WORK REQUEST –
"pyautogui.click(x=<x>, y=<y>)" appears in one line; retype that line and all lines following it through the end of the records, with nothing left out or added.

TASK DATA –

• • • • •

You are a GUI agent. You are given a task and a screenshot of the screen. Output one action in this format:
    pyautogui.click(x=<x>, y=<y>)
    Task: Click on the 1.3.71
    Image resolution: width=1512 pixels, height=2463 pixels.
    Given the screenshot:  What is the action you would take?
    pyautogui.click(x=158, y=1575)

• • • • •

SOLUTION FOR THIS TASK –
    pyautogui.click(x=<x>, y=<y>)
    Task: Click on the 1.3.71
    Image resolution: width=1512 pixels, height=2463 pixels.
    Given the screenshot:  What is the action you would take?
    pyautogui.click(x=158, y=1575)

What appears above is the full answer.